Print what the records say exactly, and omit the pictures.

Stored items:
········

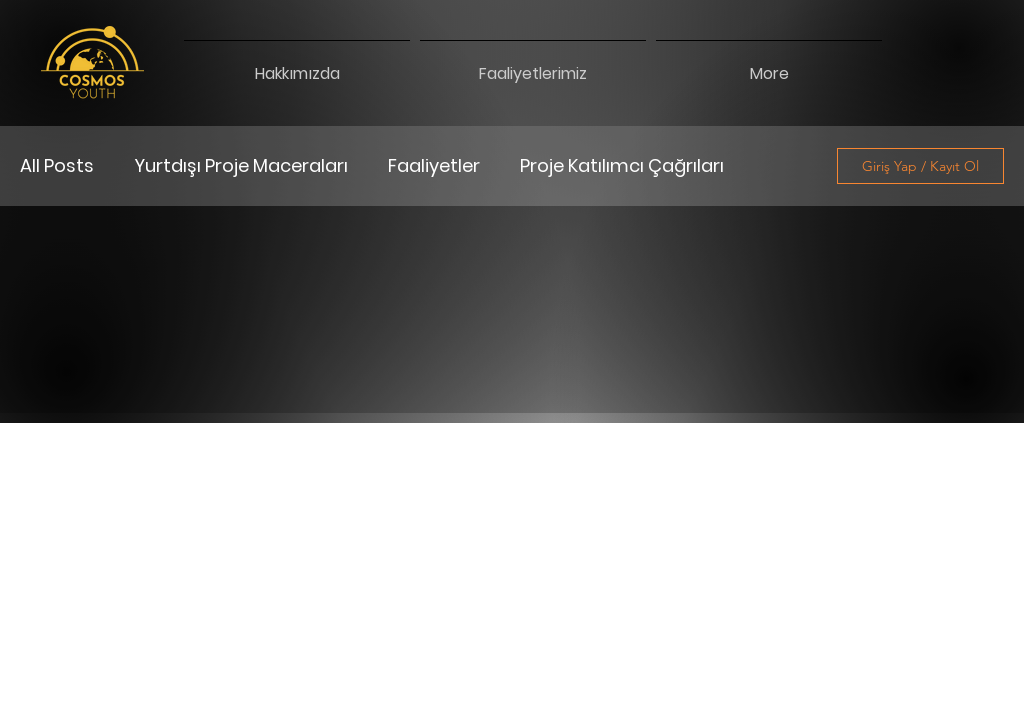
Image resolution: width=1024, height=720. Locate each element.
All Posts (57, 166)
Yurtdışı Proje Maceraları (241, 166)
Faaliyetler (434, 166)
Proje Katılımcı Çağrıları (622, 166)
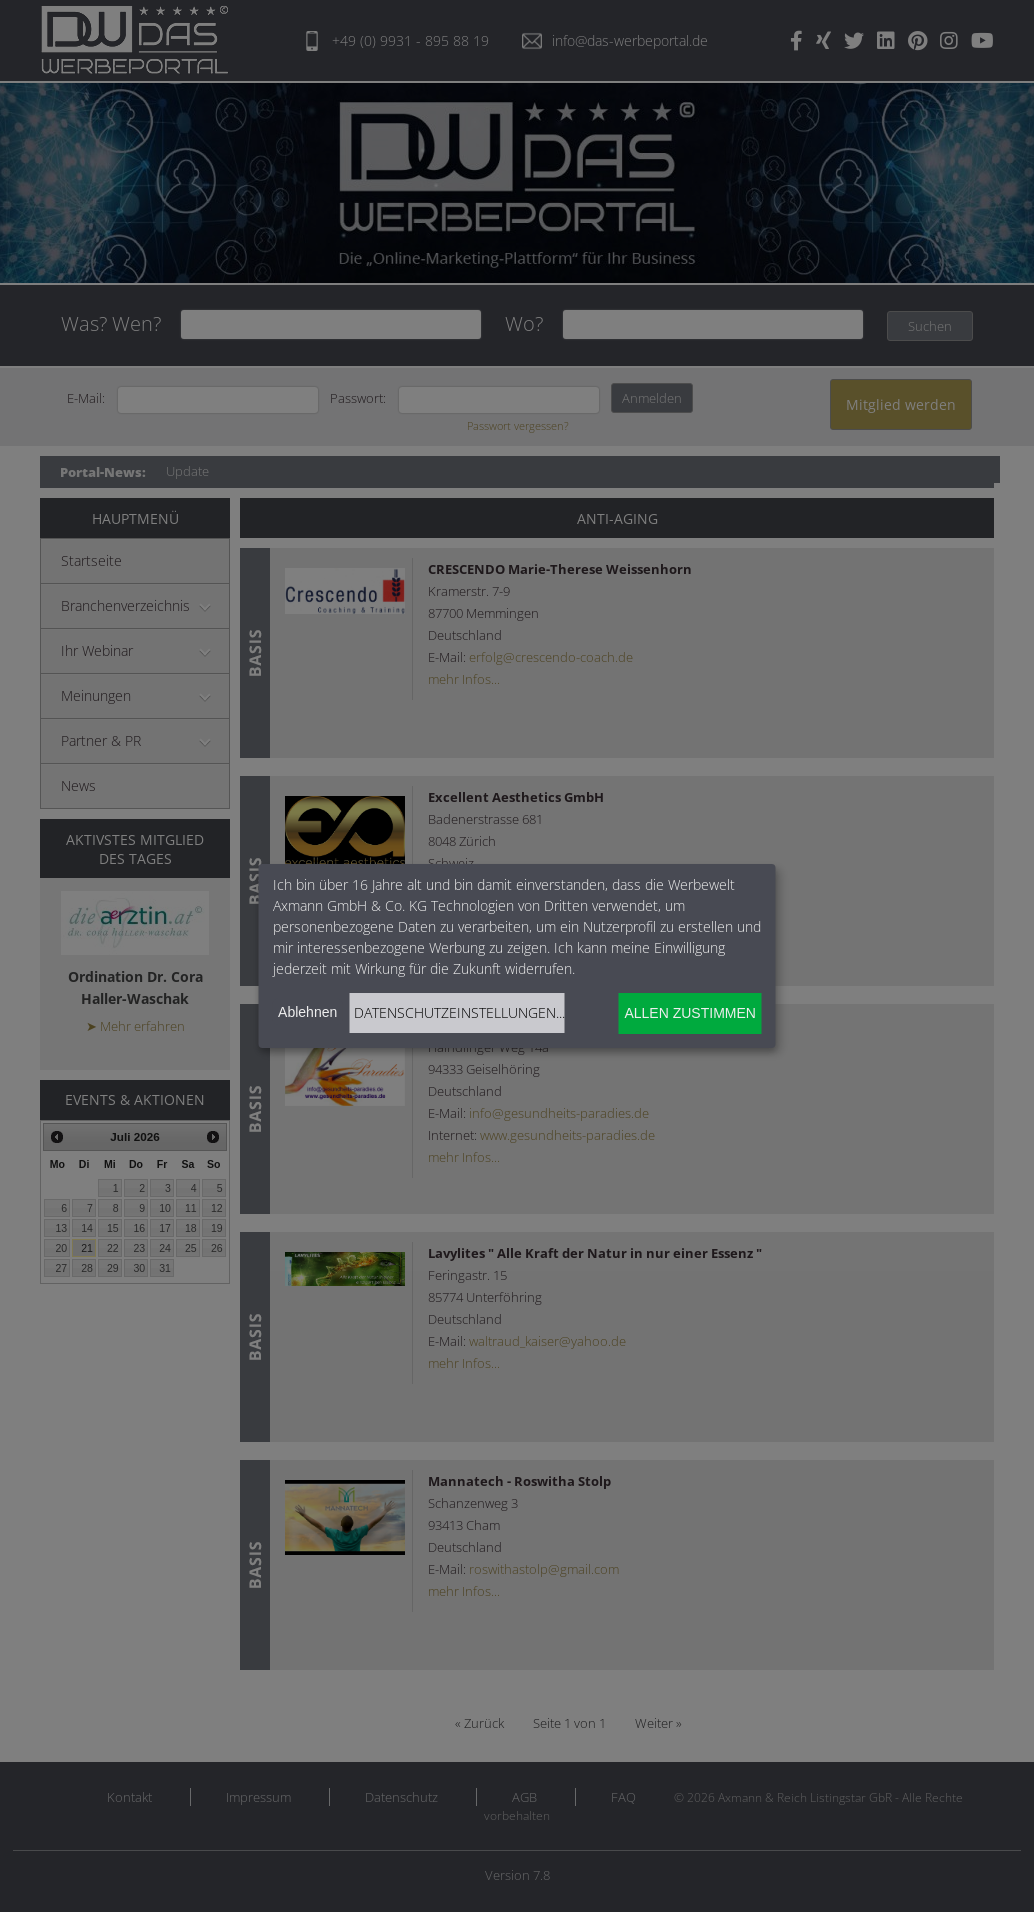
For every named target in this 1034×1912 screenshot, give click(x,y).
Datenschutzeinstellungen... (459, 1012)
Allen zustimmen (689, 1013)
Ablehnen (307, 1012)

········

Exercise result:
Image resolution: width=1024, height=720. Locate each element.
All Posts (57, 166)
Yurtdışı Proje Maceraları (241, 166)
Faaliyetler (434, 166)
Proje Katılımcı Çağrıları (622, 166)
For every named target in this 1034×1912 screenshot, give click(x,y).
Datenschutzeinstellungen... (459, 1012)
Allen zustimmen (689, 1013)
Ablehnen (307, 1012)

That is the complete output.